Miró el paisaje a su alrededor: el puerto con sus fábricas humeantes, pequeños veleros surcando la bahía, el faro, los campos de viñedos rodeando la ciudad, castillos, fortalezas, palacios y viejas murallas emergían como gemas entre el lodo gris. Localizó la estación de Saint Charles, por donde había entrado a la ciudad. Luego miró hacia el archipiélago de Frioul.

Allí se habían escuchado los bramidos del rinoceronte indio que hizo escala en un islote en el año 1516 cuando viajaba a bordo de una nao portuguesa que le transportaba desde Lisboa hasta Roma. Era un presente que el rey Manuel I de Portugal ofrecía al papa León X. Después de la escala en la isla de If, el animal reemprendió su viaje, pero la nao naufragó ante la costa de Liguria y nunca llegó a su destino.

“Maldita sea, yo sí que llegaré a mi destino”, dijo para sí mismo.

Contempló el horizonte detenidamente, sus ojos se posaron en el castillo que presidía la isla de If. Casi podía escuchar los lamentos de Edmond Dantès y el Abate Faria, encarcelaos injustamente, siglos atrás, por la cruel pluma de Dumas y Maquet. En su niñez, en el internado, había conocido al Conde Montecristo y ahora, como él, sería libre al fin.

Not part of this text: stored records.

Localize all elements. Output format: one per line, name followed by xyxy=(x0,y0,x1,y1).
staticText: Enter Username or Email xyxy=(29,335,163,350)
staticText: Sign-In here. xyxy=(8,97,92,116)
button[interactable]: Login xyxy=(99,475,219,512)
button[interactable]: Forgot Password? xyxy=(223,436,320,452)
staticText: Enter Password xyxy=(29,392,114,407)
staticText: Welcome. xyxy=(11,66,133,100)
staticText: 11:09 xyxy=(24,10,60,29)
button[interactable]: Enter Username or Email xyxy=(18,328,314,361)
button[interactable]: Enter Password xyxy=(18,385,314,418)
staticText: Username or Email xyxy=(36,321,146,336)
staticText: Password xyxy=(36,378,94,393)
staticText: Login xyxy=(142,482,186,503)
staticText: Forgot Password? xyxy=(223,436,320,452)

Respiró algo de aire puro y entró en la basílica. Los mosaicos dorados de influencia bizantina le deslumbraron. No estaba acostumbrado a tanto brillo. La altura de la cúpula le sobrecogió. Más de treinta metros sobre su cabeza. El mármol rojo y blanco le daban un aire de mezquita. Deambuló por las naves y escondió una foto de sus tres hijos detrás de unos cirios. Poca fe le quedaba ya, pero pidió con todas sus fuerzas a la virgen dorada, la Bonne Mère, que presidía el templo, que le reuniera pronto con su familia. Acarició el reloj de su muñeca y pensó en su mujer.

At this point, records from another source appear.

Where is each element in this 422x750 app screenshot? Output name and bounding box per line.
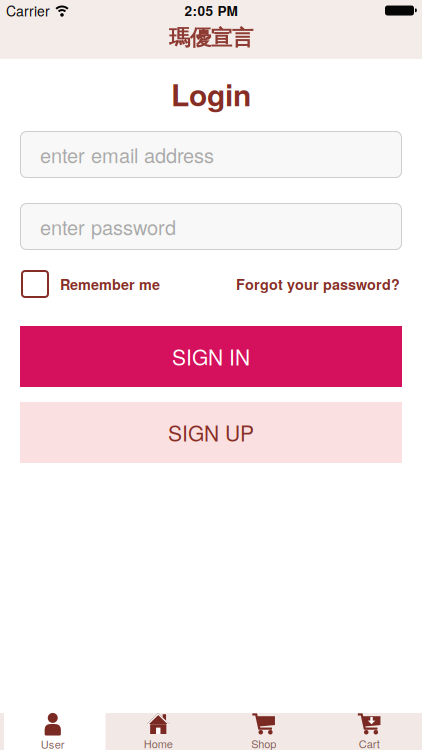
button[interactable]: enter email address bbox=[20, 131, 402, 178]
staticText: Remember me bbox=[60, 274, 160, 294]
staticText: SIGN IN bbox=[172, 342, 250, 372]
staticText: enter password bbox=[40, 212, 176, 241]
staticText: SIGN UP bbox=[168, 418, 254, 448]
staticText: enter email address bbox=[40, 140, 214, 169]
button[interactable]: Shop bbox=[211, 713, 316, 750]
button[interactable]: Home bbox=[106, 713, 211, 750]
staticText: Cart bbox=[359, 736, 380, 750]
staticText: 瑪優宣言 bbox=[169, 25, 253, 52]
staticText: User bbox=[41, 736, 65, 750]
staticText: Home bbox=[144, 736, 173, 750]
button[interactable]: Remember me bbox=[21, 270, 160, 298]
button[interactable]: enter password bbox=[20, 203, 402, 250]
button[interactable]: SIGN IN bbox=[20, 326, 402, 387]
staticText: Login bbox=[171, 72, 251, 116]
staticText: 2:05 PM bbox=[184, 1, 238, 20]
staticText: Carrier bbox=[6, 0, 50, 20]
staticText: Shop bbox=[251, 736, 276, 750]
button[interactable]: Forgot your password? bbox=[236, 274, 400, 294]
button[interactable]: Cart bbox=[316, 713, 422, 750]
button[interactable]: User bbox=[0, 713, 106, 750]
staticText: Forgot your password? bbox=[236, 274, 400, 294]
button[interactable]: SIGN UP bbox=[20, 402, 402, 463]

Allí arriba, Avelino sentía que ya le tocaba un golpe de suerte. Desde el accidente, nada le salía bien en Francia. Todo el mundo hablaba de lo bien que estaban los españoles en América. Soñaba con ir a Argentina, reunir a su familia, recuperar tanto tiempo perdido. Había estado en el infierno varias veces. Si había cometido alguna falta grave en su vida, ya debería estar de sobra pagada.

Regresó al centro de la ciudad. Se apeó del tranvía en la Rue Vicent Leblanc. Pasó por delante de los bulliciosos almacenes La Samaritaine. Al cruzar un mercado callejero atiborrado de pescado, aceitunas, frutas y verduras, escuchó rugir su estómago. Llevó instintivamente su mano a la ingle izquierda, a través del bolsillo, para proteger todo el dinero que había ahorrado después de pasar estrecheces durante cinco años en Francia. Se adentró en el laberinto de callejuelas hediondas. Le costó mucho trabajo localizar la pensión Rocamadour. Estaba ubicada en la Rue des Mausvestits, una calle limítrofe con el área arrasada por la Wehrmarcht, casi diez años atrás. Durante la Segunda Guerra Mundial, los alemanes demolieron las casas y cauterizaron con lanzallamas esa zona. “Hay que borrar hasta el nombre de esta ciudad purulenta”. La Gestapo y la Policía de Vichy contaron con el beneplácito de las autoridades locales que arrastraban varios siglos de ganas acumuladas de revancha contra los revoltosos sans-culottes.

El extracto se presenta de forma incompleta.